Они встретились на нищей, на грязной улице Клейндорф. Ноги, распухшие, отекшие ноги подвели Халыбьева. Он хотел побежать, но упал. Он лежал и корчился. Жанна остановилась. Жанна глядела на ужасное, распухшее лицо. Глядел и Халыбьев. Не хотел глядеть, но глядел. Это она! Сейчас Халыбьева схватят, поведут, отрежут голову. Он корчился, он хрипел от ужаса.
Но Жанна недаром узнала любовь. Ее сердце не вмещало злобы. Она чувствовала себя живой. И, увидев несчастного человека, несчастного не лохмотьями, не болезнью, не страхом, но своим, испепелившим сердце, злом, Жанна его пожалела. Она ничего ему не сказала об этом. Жалость была только в глазах. Но Халыбьев ее почувствовал. Жалость ошпарила его. Он заметался. Он завизжал. Он был раздавлен ею, раздавлен, как гусеница. Он кричал:
— А вы знаете?.. А вы знаете, что я сделал?..
Это не было раскаянием. Чтобы раскаяться, нужно нести в себе и любовь. Любви у Халыбьева не было. У Халыбьева были только мания и страх. Да, он выдавал себя с головой. Его сейчас убьют. Все равно! Молчать он не может. Это не было раскаянием. Это было смертью Халыбьева, смертью вслух.
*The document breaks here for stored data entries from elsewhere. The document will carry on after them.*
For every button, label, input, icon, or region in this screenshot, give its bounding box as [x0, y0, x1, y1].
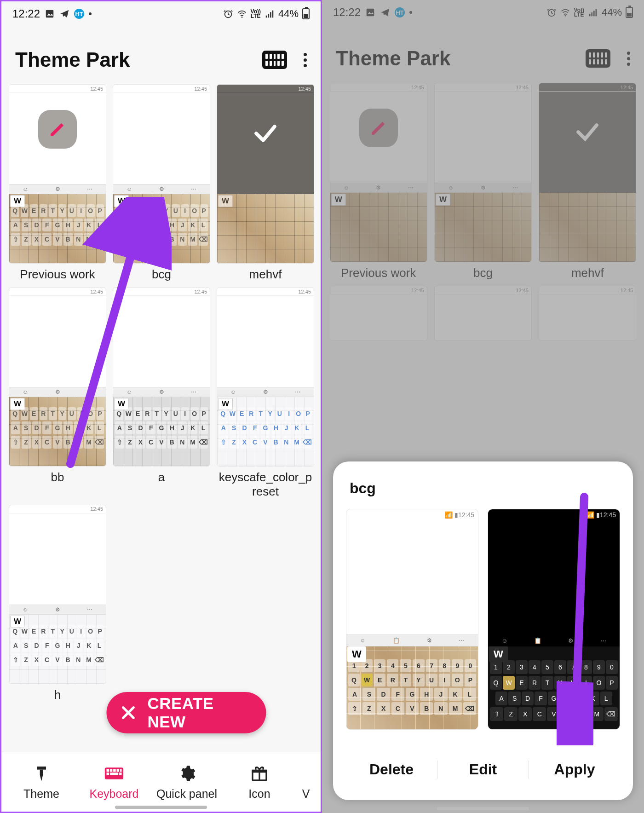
tab-keyboard[interactable]: Keyboard	[78, 763, 150, 801]
theme-card-bcg: 12:45 ☺⚙⋯ W bcg	[434, 83, 532, 280]
theme-card-previous-work: 12:45 ☺⚙⋯ W Previous work	[329, 83, 427, 280]
svg-rect-4	[268, 14, 269, 17]
svg-rect-19	[367, 9, 374, 17]
svg-rect-6	[272, 11, 273, 18]
preview-light: 📶 ▮12:45 ☺📋⚙⋯ W 1234567890 QWERTYUIOP AS…	[346, 509, 478, 730]
theme-card: 12:45	[329, 286, 427, 341]
svg-line-18	[70, 211, 144, 464]
more-menu-icon[interactable]	[304, 53, 307, 67]
app-header: Theme Park	[1, 26, 321, 84]
w-key-badge: W	[436, 194, 450, 206]
preview-dark: 📶 ▮12:45 ☺📋⚙⋯ W 1234567890 QWERTYUIOP AS…	[488, 509, 620, 730]
volte-icon: Vo))LTE	[574, 8, 584, 17]
svg-rect-0	[46, 10, 54, 18]
screenshot-right: 12:22 HT Vo))LTE 44% Theme Park	[322, 0, 644, 813]
svg-point-2	[241, 17, 242, 18]
tab-more[interactable]: V	[296, 763, 316, 801]
page-title: Theme Park	[15, 48, 130, 71]
svg-line-26	[575, 497, 584, 732]
status-bar: 12:22 HT Vo))LTE 44%	[1, 1, 321, 26]
gallery-icon	[365, 7, 375, 17]
battery-icon	[626, 7, 633, 18]
battery-icon	[302, 8, 310, 19]
theme-label: bcg	[473, 266, 493, 280]
battery-percentage: 44%	[602, 6, 622, 18]
signal-icon	[264, 9, 275, 19]
annotation-arrow-icon	[557, 492, 593, 745]
checkmark-icon	[246, 117, 285, 150]
volte-icon: Vo))LTE	[251, 9, 261, 18]
tab-theme[interactable]: Theme	[5, 763, 78, 801]
svg-point-21	[564, 15, 566, 17]
wifi-icon	[237, 9, 247, 19]
themes-grid: 12:45 ☺⚙⋯ W Previous work 12:45 ☺⚙⋯ W bc…	[322, 83, 644, 341]
svg-rect-10	[113, 769, 116, 772]
svg-rect-15	[119, 773, 122, 775]
svg-rect-11	[117, 769, 120, 772]
telegram-icon	[59, 9, 69, 19]
theme-label: mehvf	[571, 266, 604, 280]
more-menu-icon[interactable]	[627, 52, 630, 66]
ht-app-icon: HT	[74, 9, 84, 19]
edit-button[interactable]: Edit	[437, 753, 529, 786]
nav-handle[interactable]	[437, 807, 529, 810]
status-time: 12:22	[333, 6, 361, 19]
keyboard-icon[interactable]	[262, 51, 287, 69]
paintbrush-icon	[31, 763, 52, 784]
status-bar: 12:22 HT Vo))LTE 44%	[322, 0, 644, 25]
nav-handle[interactable]	[115, 806, 207, 809]
keyboard-icon	[104, 763, 124, 784]
status-dot-icon	[409, 11, 412, 14]
svg-rect-23	[591, 12, 592, 16]
theme-card-h[interactable]: 12:45 ☺⚙⋯ W QWERTYUIOP ASDFGHJKL ⇧ZXCVBN…	[9, 505, 106, 702]
bottom-tabs: Theme Keyboard Quick panel Icon V	[1, 752, 321, 812]
svg-rect-12	[120, 769, 122, 772]
svg-rect-25	[595, 9, 597, 17]
tab-quick-panel[interactable]: Quick panel	[150, 763, 223, 801]
checkmark-icon	[568, 116, 607, 148]
signal-icon	[588, 7, 598, 17]
theme-label: mehvf	[249, 267, 282, 282]
svg-rect-9	[110, 769, 113, 772]
status-dot-icon	[89, 12, 92, 15]
gear-icon	[177, 763, 197, 784]
w-key-badge: W	[331, 194, 346, 206]
alarm-icon	[546, 7, 557, 17]
status-time: 12:22	[12, 7, 40, 20]
wifi-icon	[560, 7, 570, 17]
theme-label: h	[54, 688, 61, 702]
svg-rect-3	[266, 16, 267, 18]
apply-button[interactable]: Apply	[529, 753, 620, 786]
svg-rect-13	[107, 773, 109, 775]
create-new-label: CREATE NEW	[147, 694, 244, 731]
annotation-arrow-icon	[57, 197, 172, 473]
svg-rect-8	[107, 769, 109, 772]
alarm-icon	[223, 9, 233, 19]
theme-label: keyscafe_color_preset	[217, 470, 314, 499]
svg-rect-14	[110, 773, 118, 775]
svg-rect-24	[593, 11, 595, 16]
theme-card: 12:45	[434, 286, 532, 341]
delete-button[interactable]: Delete	[346, 753, 437, 786]
tab-icon[interactable]: Icon	[223, 763, 296, 801]
theme-card-mehvf[interactable]: 12:45 W mehvf	[217, 84, 314, 282]
keyboard-icon[interactable]	[586, 49, 610, 68]
create-new-button[interactable]: CREATE NEW	[107, 692, 266, 733]
screenshot-left: 12:22 HT Vo))LTE 44% Theme Park	[0, 0, 322, 813]
page-title: Theme Park	[336, 47, 450, 70]
svg-rect-22	[589, 14, 591, 17]
w-key-badge: W	[218, 195, 233, 207]
gift-icon	[249, 763, 270, 784]
theme-card: 12:45	[539, 286, 637, 341]
theme-label: Previous work	[341, 266, 416, 280]
w-key-badge: W	[347, 646, 366, 662]
gallery-icon	[45, 9, 55, 19]
app-header: Theme Park	[322, 25, 644, 83]
svg-rect-5	[270, 12, 271, 17]
w-key-badge: W	[489, 646, 508, 662]
telegram-icon	[380, 7, 390, 17]
ht-app-icon: HT	[395, 7, 405, 17]
close-icon	[120, 703, 138, 723]
theme-card-keyscafe[interactable]: 12:45 ☺⚙⋯ W QWERTYUIOP ASDFGHJKL ⇧ZXCVBN…	[217, 287, 314, 499]
battery-percentage: 44%	[278, 8, 299, 20]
Жанна просто и тихо ответила:
— Да, я знаю. Да, я знаю все.
Тогда Халыбьев не мог уж ничего выговорить. Он только стонал, только корчился, все сильнее и сильнее. Одна из женщин, стоявшая в очереди, увидав эту страшную сцену, маленькую чужестранку, полную горя, а рядом с ней бьющегося в судороге нищего, вздрогнула. Тогда несколько капель синеватого молока пролилось на грязную мостовую. Женщина громко вздохнула:
— Все-таки страшная вещь — эта жизнь!
Да, страшная. Жанна Ней ей ничего не ответила. Она только взглянула на нее, и в глазах ее была вторая жизнь, еще страшнее первой, высокая, трудная жизнь — любовь.